* Problem to solve *
Pictures are not part of the copy; retype all the records below exactly.

[Transcribed page contents]
= Beginning of Section =
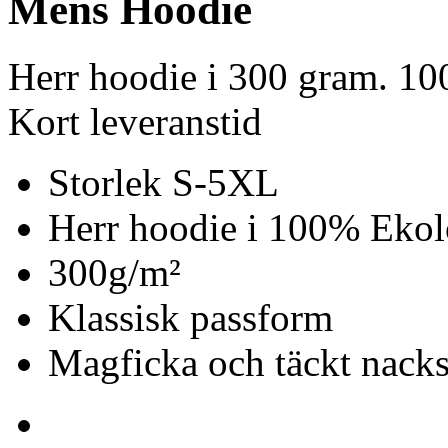
Mens Hoodie
Herr hoodie i 300 gram. 1
Kort leveranstid
Storlek S-5XL
Herr hoodie i 100% Ekol
300g/m²
Klassisk passform
Magficka och täckt nack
= End of Section =
* Task response *
Mens Hoodie
Herr hoodie i 300 gram. 1
Kort leveranstid
Storlek S-5XL
Herr hoodie i 100% Ekol
300g/m²
Klassisk passform
Magficka och täckt nack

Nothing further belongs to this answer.